Le vicende dell’epoca napoleonica con la scomparsa della repubblica di Venezia (1797), la soppressione del principato vescovile di Trento (1804), la cancellazione della distinzione tra «vicini» e «forèsti», l’abolizione della giurisdizione signorile e lo scioglimento del Sacro Romano Impero (1806), significarono per la zona a sud e nord del confine del Caffaro la perdita progressiva di un ruolo consolidato nei secoli, quello di essere terra con una forte economia di passaggio. Il governo veneto fu rimpianto per la clemente politica fiscale, la tolleranza nella cultura, la ricchezza di istituzioni assistenziali e l’umanità nell’amministrazione della giustizia. L’industria siderurgica, così fiorente ai tempi di Venezia, fu costretta a chiudere buona parte dei forni fusori, i commerci ristagnarono.

Col trattato di Campoformio (17 ottobre 1797) il territorio di Brescia, compresa la valle Sabbia, fu assegnato alla Repubblica Cisalpina, poi alla Repubblica Italiana e quindi al Regno d’Italia, tutti e tre controllati dai francesi. Con Campoformio il Trentino invece passò temporaneamente sotto la diretta amministrazione dell’Austria, poi fu annesso al Regno di Baviera (1806), quindi al napoleonico Regno d’Italia (1810). Le truppe austriache rioccuparono la regione tridentina dopo la battaglia di Lipsia (18 ottobre 1813).
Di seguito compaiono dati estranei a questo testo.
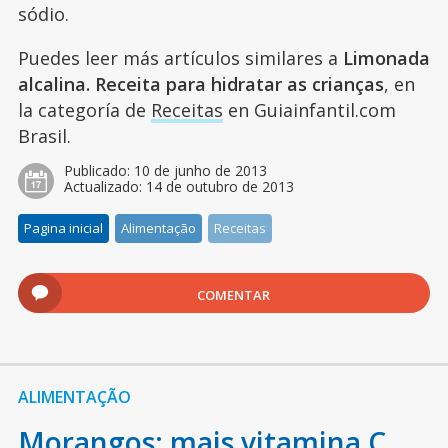
sódio.
Puedes leer más artículos similares a
Limonada
alcalina. Receita para hidratar as crianças
, en
la categoría de
Receitas
en Guiainfantil.com
Brasil.
Publicado:
10 de junho de 2013
Actualizado:
14 de outubro de 2013
Pagina inicial
Alimentação
Receitas
COMENTAR
ALIMENTAÇÃO
Morangos: mais vitamina C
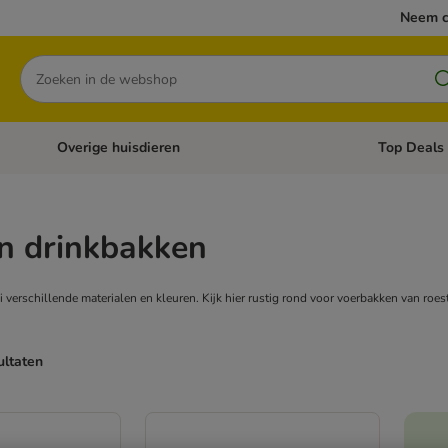
Neem c
Zoeken
Overige huisdieren
Top Deals
Open categoriemenu: Katten
Open categori
n drinkbakken
i verschillende materialen en kleuren. Kijk hier rustig rond voor voerbakken van roestv
ultaten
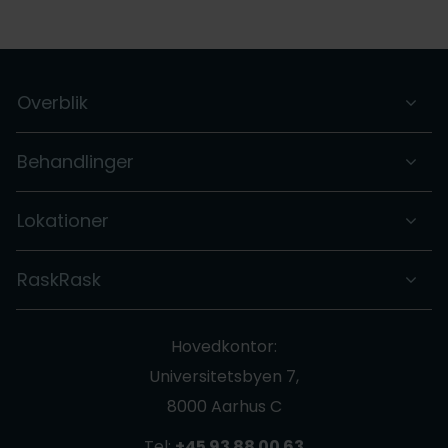
Overblik
Behandlinger
Lokationer
RaskRask
Hovedkontor:
Universitetsbyen 7,
8000 Aarhus C
Tel:
+45 93 88 00 63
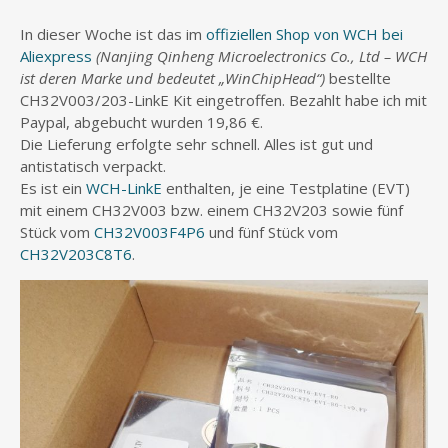
In dieser Woche ist das im
offiziellen Shop von WCH bei
Aliexpress
(Nanjing Qinheng Microelectronics Co., Ltd – WCH
ist deren Marke und bedeutet „WinChipHead“)
bestellte
CH32V003/203-LinkE Kit eingetroffen. Bezahlt habe ich mit
Paypal, abgebucht wurden 19,86 €.
Die Lieferung erfolgte sehr schnell. Alles ist gut und
antistatisch verpackt.
Es ist ein
WCH-LinkE
enthalten, je eine Testplatine (EVT)
mit einem CH32V003 bzw. einem CH32V203 sowie fünf
Stück vom
CH32V003F4P6
und fünf Stück vom
CH32V203C8T6
.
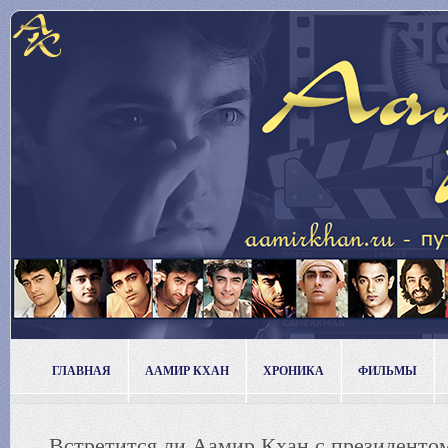
ГЛАВНАЯ
ААМИР КХАН
ХРОНИКА
ФИЛЬМЫ
Встретится ли Аамир Кхан с президент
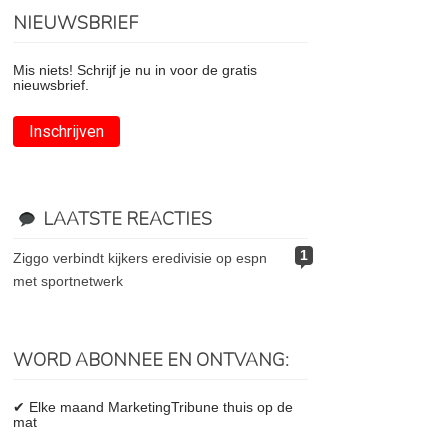
NIEUWSBRIEF
Mis niets! Schrijf je nu in voor de gratis
nieuwsbrief.
Inschrijven
LAATSTE REACTIES
1
ziggo verbindt kijkers eredivisie op espn
met sportnetwerk
WORD ABONNEE EN ONTVANG:
✔ Elke maand MarketingTribune thuis op de
mat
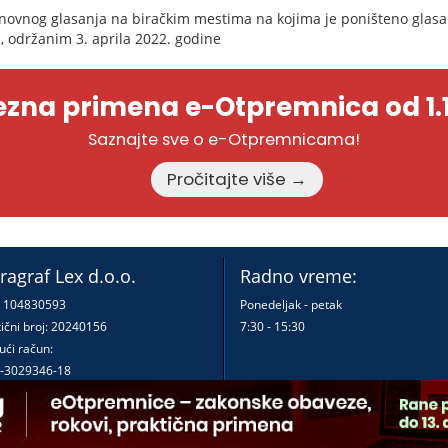
novnog glasanja na biračkim mestima na kojima je poništeno glasa
 održanim 3. aprila 2022. godine
zna primena e-Otpremnica od 1.1
Saznajte sve o e-Otpremnicama!
Pročitajte više →
ragraf Lex d.o.o.
Radno vreme:
: 104830593
Ponedeljak - petak
ični broj: 20240156
7:30 - 15:30
ući račun:
-3029346-18
-0000000380290-23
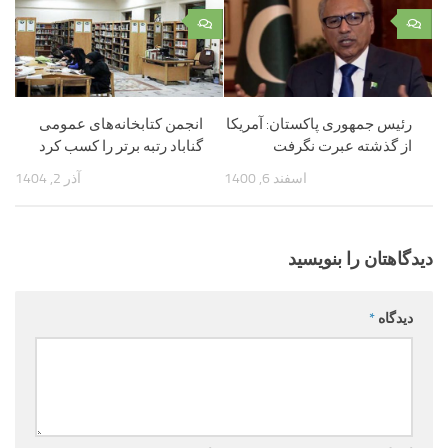
۰
۰
رئیس جمهوری پاکستان: آمریکا
انجمن کتابخانه‌های عمومی
از گذشته عبرت نگرفت
گناباد رتبه برتر را کسب کرد
اسفند 6, 1400
آذر 2, 1404
دیدگاهتان را بنویسید
دیدگاه
*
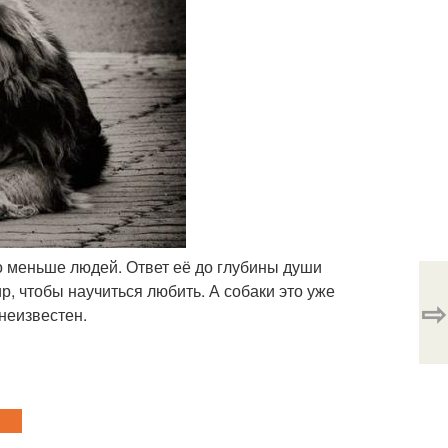
до меньше людей. Ответ её до глубины души
ир, чтобы научиться любить. А собаки это уже
⇨
 неизвестен.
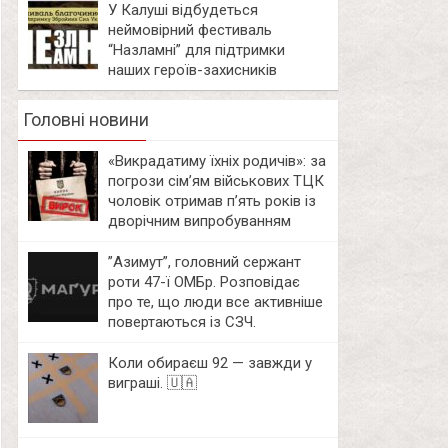
У Калуші відбудеться
неймовірний фестиваль
“Назламні” для підтримки
наших героїв-захисників
Головні новини
«Викрадатиму їхніх родичів»: за
погрози сім’ям військових ТЦК
чоловік отримав п’ять років із
дворічним випробуванням
⁨”Азимут”, головний сержант
роти 47-ї ОМБр. Розповідає
про те, що люди все активніше
повертаються із СЗЧ.
Коли обираєш 92 — завжди у
виграші. 🇺🇦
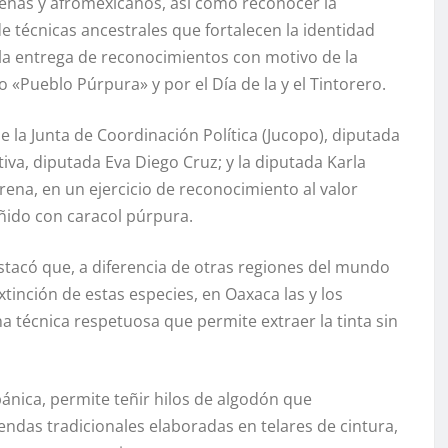
enas y afromexicanos, así como reconocer la
e técnicas ancestrales que fortalecen la identidad
 la entrega de reconocimientos con motivo de la
«Pueblo Púrpura» y por el Día de la y el Tintorero.
e la Junta de Coordinación Política (Jucopo), diputada
iva, diputada Eva Diego Cruz; y la diputada Karla
ena, en un ejercicio de reconocimiento al valor
teñido con caracol púrpura.
stacó que, a diferencia de otras regiones del mundo
inción de estas especies, en Oaxaca las y los
a técnica respetuosa que permite extraer la tinta sin
ánica, permite teñir hilos de algodón que
endas tradicionales elaboradas en telares de cintura,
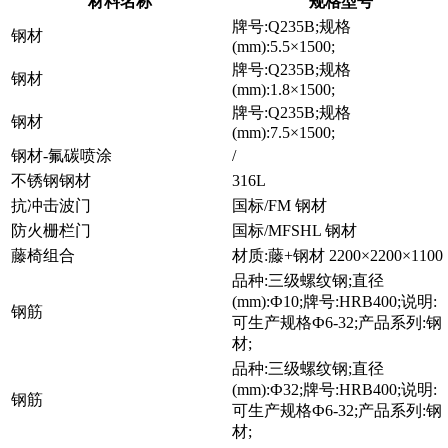
材料名称
规格型号
牌号:Q235B;规格
钢材
(mm):5.5×1500;
牌号:Q235B;规格
钢材
(mm):1.8×1500;
牌号:Q235B;规格
钢材
(mm):7.5×1500;
钢材-氟碳喷涂
/
不锈钢钢材
316L
抗冲击波门
国标/FM 钢材
防火栅栏门
国标/MFSHL 钢材
藤椅组合
材质:藤+钢材 2200×2200×1100
品种:三级螺纹钢;直径
(mm):Ф10;牌号:HRB400;说明:
钢筋
可生产规格Ф6-32;产品系列:钢
材;
品种:三级螺纹钢;直径
(mm):Ф32;牌号:HRB400;说明:
钢筋
可生产规格Ф6-32;产品系列:钢
材;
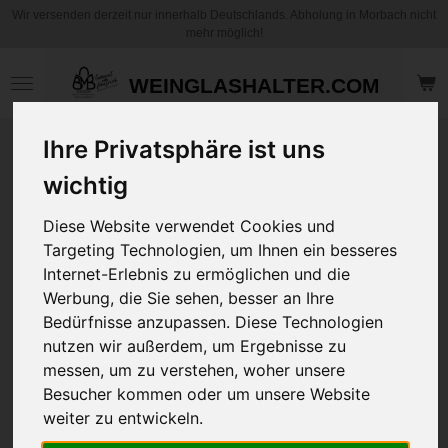
Wir versenden derzeit nur innerhalb Deutschlands. Abholung in Morbach nicht
Zum
mehr möglich!
Hauptinhalt
springen
WEINGLASHALTER.COM
Ihre Privatsphäre ist uns
T-Shirt Unisex "Be
Kuuhl" 4 Seitiger
wichtig
Druck - Köchin /
Diese Website verwendet Cookies und
Koch Berta
Targeting Technologien, um Ihnen ein besseres
White/Black
Internet-Erlebnis zu ermöglichen und die
Werbung, die Sie sehen, besser an Ihre
29,95 €
Bedürfnisse anzupassen. Diese Technologien
zzgl.
Versandkosten
nutzen wir außerdem, um Ergebnisse zu
messen, um zu verstehen, woher unsere
Größe
Besucher kommen oder um unsere Website
weiter zu entwickeln.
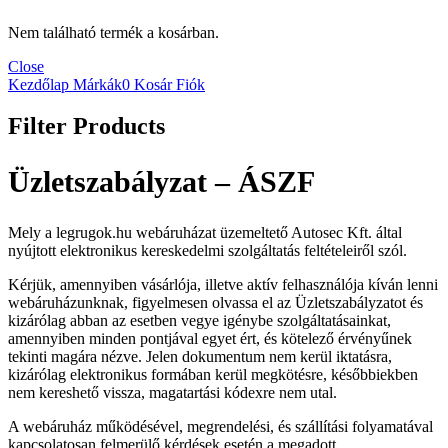
Nem található termék a kosárban.
Close
Kezdőlap
Márkák
0
Kosár
Fiók
Filter Products
Üzletszabályzat – ÁSZF
Mely a legrugok.hu webáruházat üzemeltető Autosec Kft. által
nyújtott elektronikus kereskedelmi szolgáltatás feltételeiről szól.
Kérjük, amennyiben vásárlója, illetve aktív felhasználója kíván lenni
webáruházunknak, figyelmesen olvassa el az Üzletszabályzatot és
kizárólag abban az esetben vegye igénybe szolgáltatásainkat,
amennyiben minden pontjával egyet ért, és kötelező érvényűnek
tekinti magára nézve. Jelen dokumentum nem kerül iktatásra,
kizárólag elektronikus formában kerül megkötésre, későbbiekben
nem kereshető vissza, magatartási kódexre nem utal.
A webáruház működésével, megrendelési, és szállítási folyamatával
kapcsolatosan felmerülő kérdések esetén a megadott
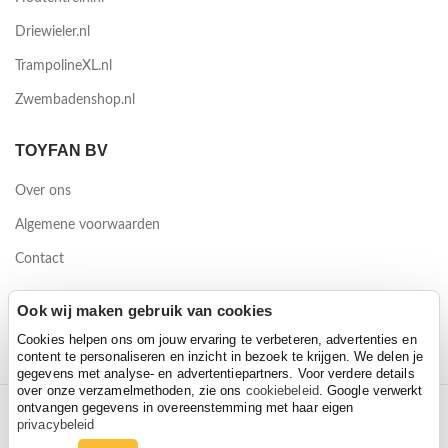
Driewieler.nl
TrampolineXL.nl
Zwembadenshop.nl
TOYFAN BV
Over ons
Algemene voorwaarden
Contact
Waterwinweg 9
Ook wij maken gebruik van cookies
7572 PD Oldenzaal
Cookies helpen ons om jouw ervaring te verbeteren, advertenties en
content te personaliseren en inzicht in bezoek te krijgen. We delen je
gegevens met analyse- en advertentiepartners. Voor verdere details
over onze verzamelmethoden, zie ons
cookiebeleid
. Google verwerkt
ontvangen gegevens in overeenstemming met haar eigen
2026 Toyfan BV
privacybeleid
Privacy policy
-
Disclaimer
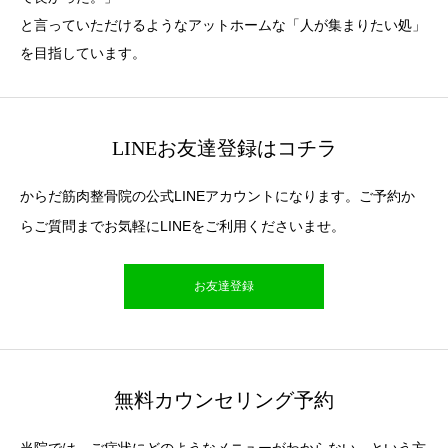
と言っていただけるようなアットホームな「人が集まりたい処」
を目指しています。
LINEお友達登録はコチラ
からだ筋肉整骨院の公式LINEアカウントになります。ご予約か
らご質問までお気軽にLINEをご利用くださいませ。
お友達登録
無料カウンセリング予約
当院では、ご症状にどのようなメニューがわからない。という方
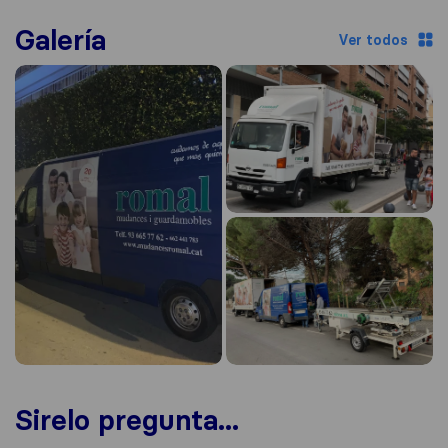
Galería
Ver todos
Sirelo pregunta...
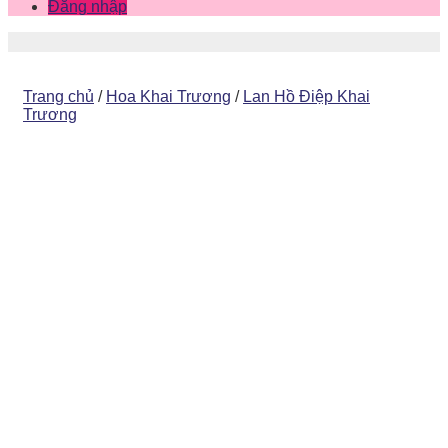
Đăng nhập
Trang chủ
/
Hoa Khai Trương
/
Lan Hồ Điệp Khai
Trương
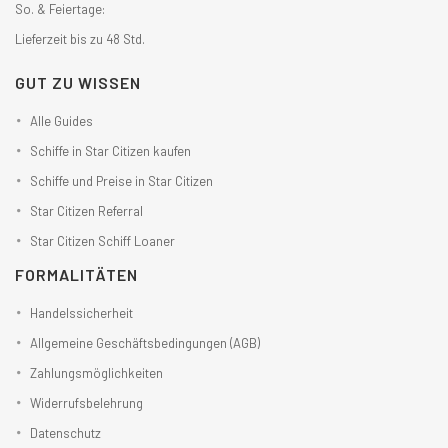
So. & Feiertage:
Lieferzeit bis zu 48 Std.
GUT ZU WISSEN
Alle Guides
Schiffe in Star Citizen kaufen
Schiffe und Preise in Star Citizen
Star Citizen Referral
Star Citizen Schiff Loaner
FORMALITÄTEN
Handelssicherheit
Allgemeine Geschäftsbedingungen (AGB)
Zahlungsmöglichkeiten
Widerrufsbelehrung
Datenschutz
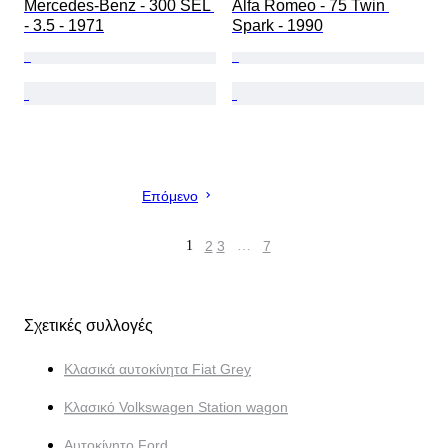
Mercedes-Benz - 300 SEL 
Alfa Romeo - 75 Twin 
- 3.5 - 1971
Spark - 1990
Επόμενο
1
2
3
…
7
Σχετικές συλλογές
Κλασικά αυτοκίνητα Fiat Grey
Κλασικό Volkswagen Station wagon
Αυτοκίνητο Ford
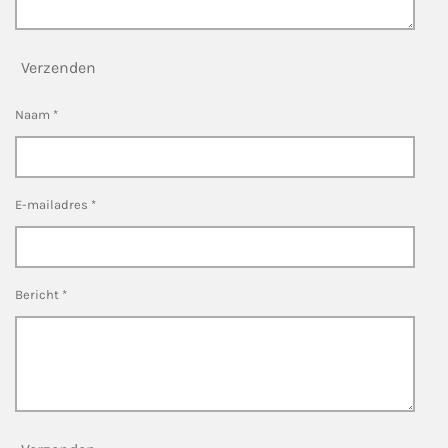
Verzenden
Naam *
E-mailadres *
Bericht *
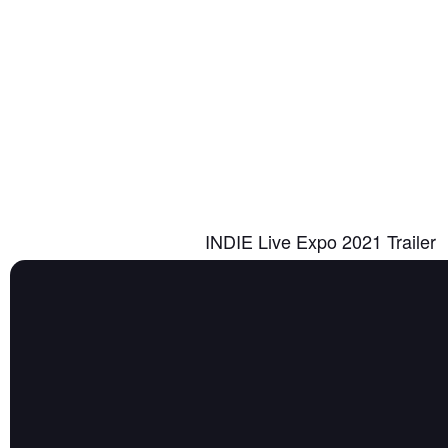
INDIE Live Expo 2021 Trailer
L’appartenenza del Trentino all’Impero austriaco venne confermata dal congresso di Vienna del 1815, che assegnò la Lombardia al Regno Lombardo-Veneto, dipendente dall’Impero. Questo assetto durò fino alla Seconda guerra italiana di indipendenza (1859).

La ribellione ai nuovi sovrani si accompagnò agli ideali risorgimentali. Il primo grosso movimento popolare si ebbe con l’invasione dei Corpi Franchi del 1848. Dopo l’insurrezione di Milano in marzo, un battaglione austriaco risalì in ritirata la Valle Sabbia diretto a Trento. Fu inseguito dai volontari del generale Michele Allemandi, organizzati per iniziativa dei governi provvisori di alcune città lombarde. Erano circa 5.000 uomini, il fiore e la feccia della società. Avanzarono fino a Toblino, dove vennero sconfitti, per cui ritornarono disordinatamente in Lombardia, dopo aver tentato di organizzare un’ultima resistenza al ponte di confine del Caffaro.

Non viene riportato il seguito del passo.